Livestock Management for Coexistence with Large Carnivores, Healthy Land And Productive Ranches: A Viewpoint

Matt Barnes

Abstract


The livestock – large carnivore coexistence field can be more effective by expanding from a direct focus on carnivores and predation-prevention tools to the context of livestock management and the broader social-ecological systems of ranches and rural communities. Ranchers may be able to apply many of the same approaches that work for rangeland health and livestock production to reduce conflicts with large carnivores. Generally, in the presence of their predators, wild grazing animals tend to form large, dense herds that then move around the landscape to seek fresh forage, avoid fouled areas, and escape predators. They also tend to have their young in short, synchronized birthing seasons (predator satiation).

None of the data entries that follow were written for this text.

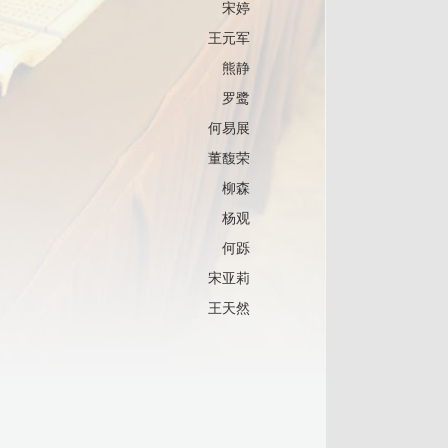
宋婷
王元军
熊静
罗鹭
何易展
董馥荣
柳森
杨观
何跞
宋亚莉
王天然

Grazing management involving high stocking density and frequent movement, such as rotational grazing and herding with low-stress livestock handling, can improve rangeland health and livestock production, by managing the distribution of grazing across time, space, and plant species. Short calving seasons can increase livestock production and reduce labor inputs, especially when timed to coincide with peak availability of forage quality. Livestock management, including grazing management and calving in short seasons that correspond with those of wild ungulates, may directly and synergistically reduce predation risk, while simultaneously establishing a management context in which other predationprevention practices and tools can be used more effectively. Pilot projects on summer cattle range in western Montana involving increased stocking density through intensification of existing grazing rotations with herding suggest methods that can be used to improve grazing distribution and prevent depredations.